The idea of a family-controlled business, passed down from one generation to the next, seems quaint in an age when a guy with a college degree and a computer can become a dot-com billionaire overnight. Watching New Economy starlets like Amazon steal all the headlines, it would be easy to assume family empires are a dying breed, rapidly being replaced by corporations where meritocracy rules, capital runs free, ownership is traded swiftly and the financials are posted for all to see.

Not quite. The family-controlled firm remains at the heart of even the most modern industrialized economies, and the cover story on the Richardson family, which you can find in the November issue of Report on Business magazine, shows why.

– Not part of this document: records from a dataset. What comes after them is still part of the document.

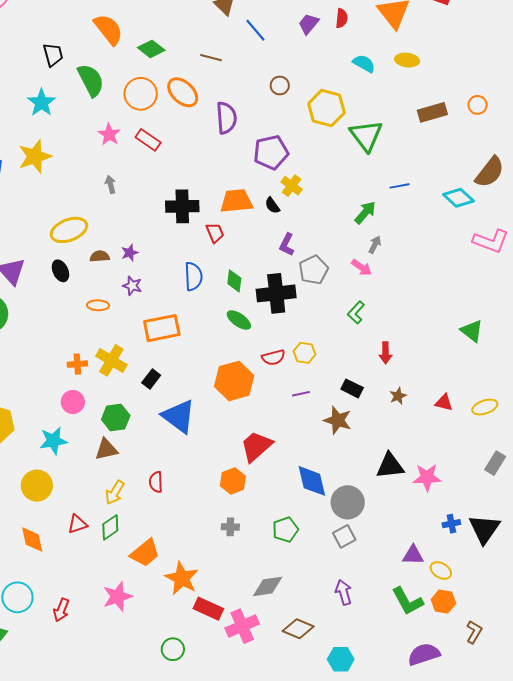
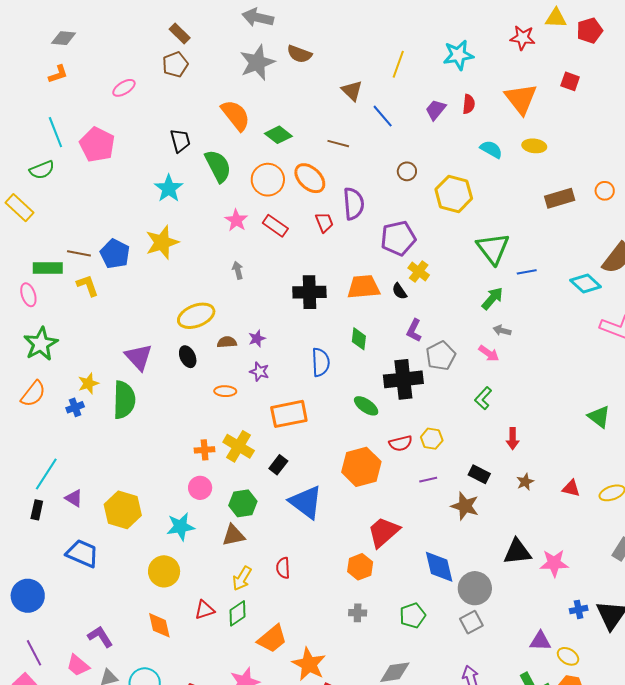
green triangle: (366, 136) -> (493, 248), moved
red trapezoid: (215, 233) -> (324, 222), moved
gray arrow: (375, 245) -> (502, 331), turned -102
green diamond: (234, 281) -> (359, 339), moved

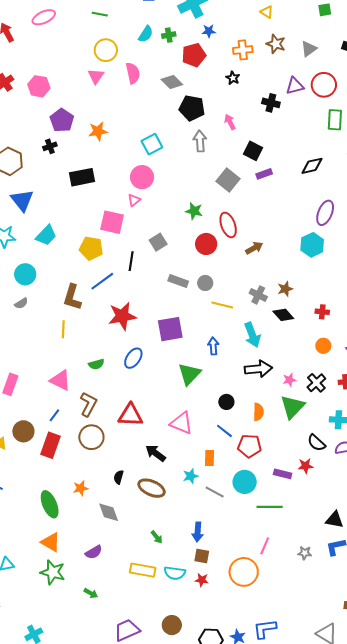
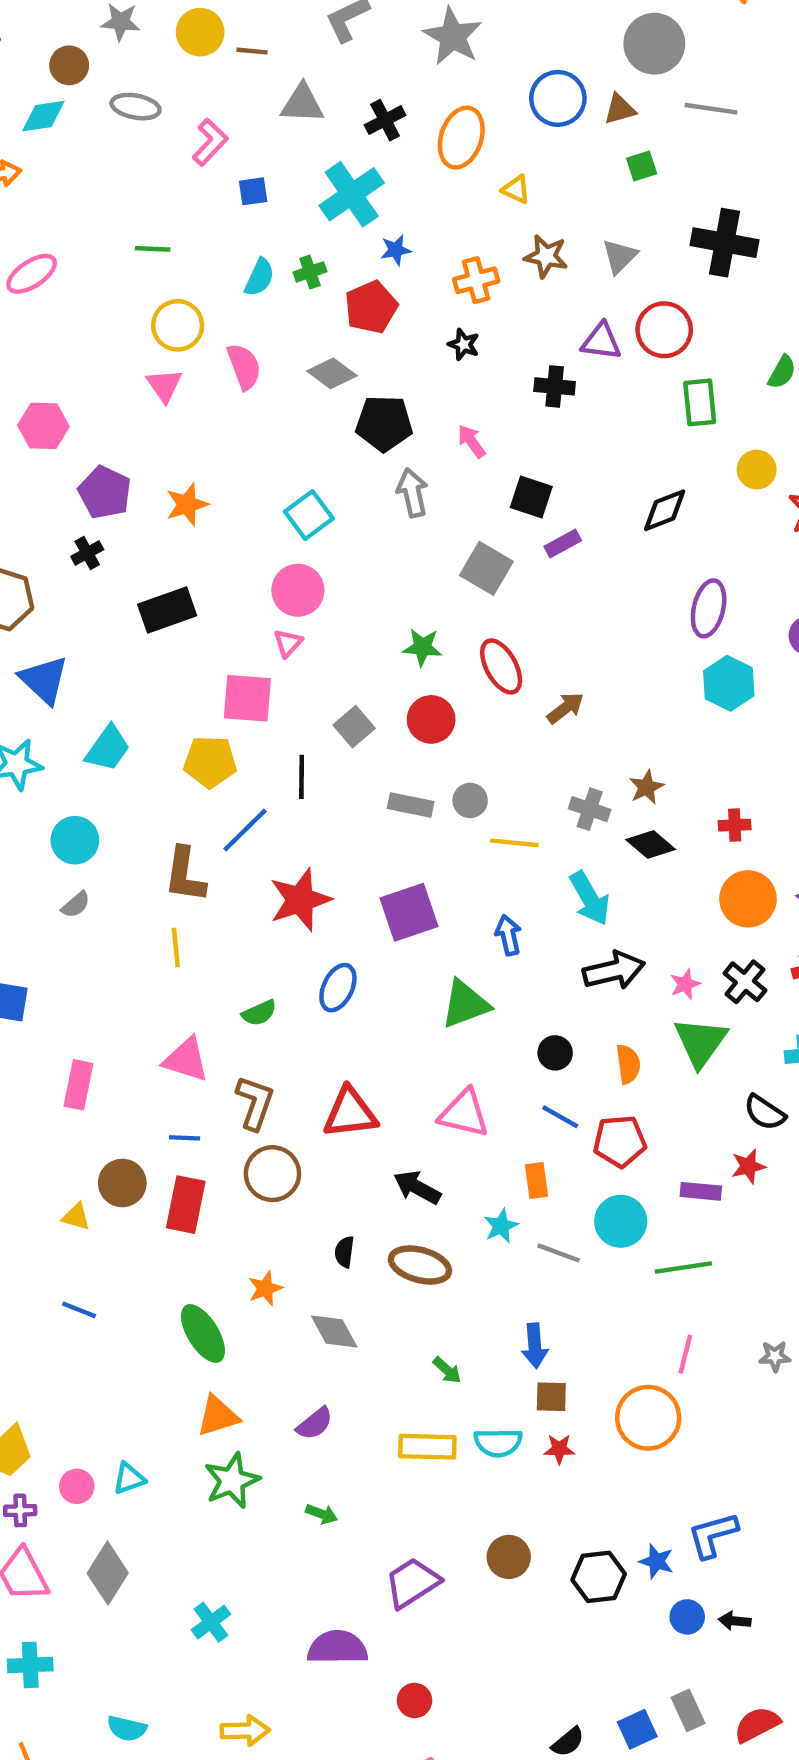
purple triangle: (295, 86) -> (601, 341), turned 30
red circle: (206, 244) -> (431, 719), moved
cyan hexagon: (312, 245) -> (729, 683), moved
orange circle: (323, 346) -> (748, 899), size x1.6
green triangle: (189, 374) -> (465, 1004), turned 35
blue line: (54, 415) -> (185, 1138), turned 64
orange triangle: (51, 542) -> (218, 1416), turned -40
green star: (53, 572) -> (232, 1481), turned -30

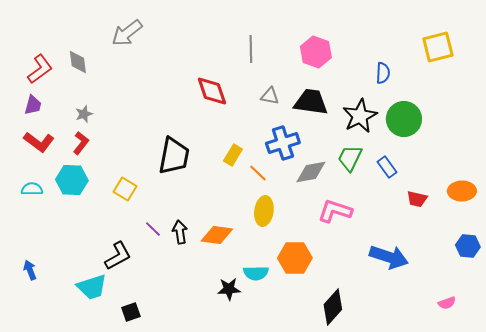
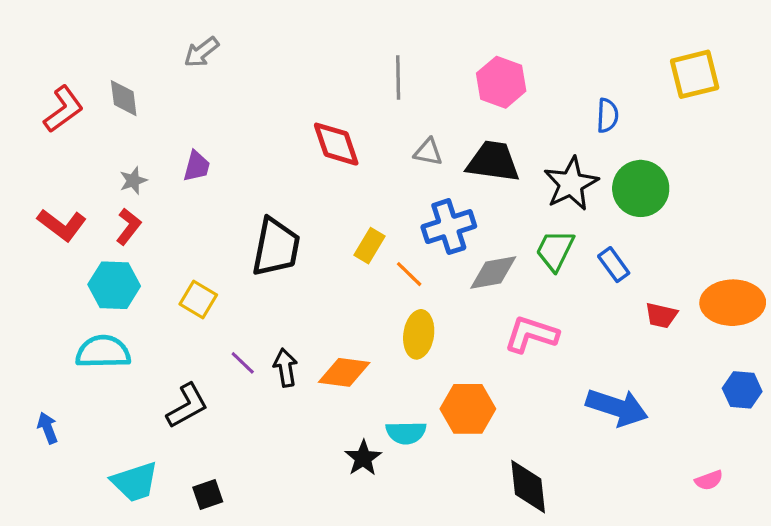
gray arrow: (127, 33) -> (201, 52), size x0.7
purple trapezoid: (33, 105) -> (197, 166), moved
cyan semicircle: (32, 189) -> (103, 352), moved, size x1.6
orange ellipse: (462, 191) -> (733, 303), size x1.4
cyan trapezoid: (92, 287) -> (135, 482), moved
black star: (229, 289) -> (363, 458), turned -30
black diamond: (333, 307) -> (528, 487), turned -48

Family-run businesses still account for the vast majority of the world’s companies—about 90% of them, in fact. Some are little more than corner stores, but they still make up 33% of all American businesses with revenues of $1 billion and up, and 40% of such companies in France and Germany, according to Boston Consulting Group.

Many are the exact opposite of the cobwebby firms of yore—they include such modern marvels as Wal-Mart, Samsung, LG and Foxconn, which probably made your iPhone. More importantly, as a group, family businesses deliver superior returns. When Credit Suisse analyzed financial data from 920 large family-controlled companies from around the world, it found that over the past decade their share-price returns have outperformed the global MSCI benchmark by 47%.

Why would companies rooted in the past outperform modern publicly traded corporations? The main reason is their ability to think long term. The CEOs of your typical non-family-owned public companies don’t spend a lot of time at the helm—the average tenure is less than 10 years—and they’re under more pressure than ever to maximize short-term results. With just a few years at the top, these CEOs are more caretakers than owners, with every incentive to maximize returns (and rake in bonuses) while the going is good.

The leaders of family-run companies, on the other hand, are focused on where their businesses will be a generation from now. Horst Brandstätter, owner of the German maker of Playmobil figures, ran his company for 54 years. He reportedly once gave a designer 10 years to develop a new product line.

Sean Silcoff’s revealing feature, which you can find here, offers a rare glimpse inside James Richardson & Sons—a Winnipeg-based company older than Canada itself. Long one of the country’s largest grain handlers, it now has holdings in agri-foods, wealth management, oil and gas, and real estate. CEO Hartley Richardson is part of the fifth generation to run the company, and over the past 24 years, he’s grown its revenues to $9 billion. Now he’s facing the biggest challenge of his career: Who will take over when he’s gone?

More than one family business has been brought down when control passed to children or grandchildren who lacked the smarts or instincts to run a big enterprise. The Richardsons were so afraid of that happening that they pushed the next generation out of the corporate nest to prove themselves before they could get a shot at the top job.

The experiment was perhaps too successful. Having seen—and thrived in—the outside world, many of the 20- and 30-somethings in the sixth generation are in no rush to return. Some in the family are questioning whether the next CEO needs to be a Richardson at all. Hartley’s father used to say that when you’re born into their family, “you have grain dust in your blood.” Whether the next leader of the company will exhibit that quality is suddenly an open question.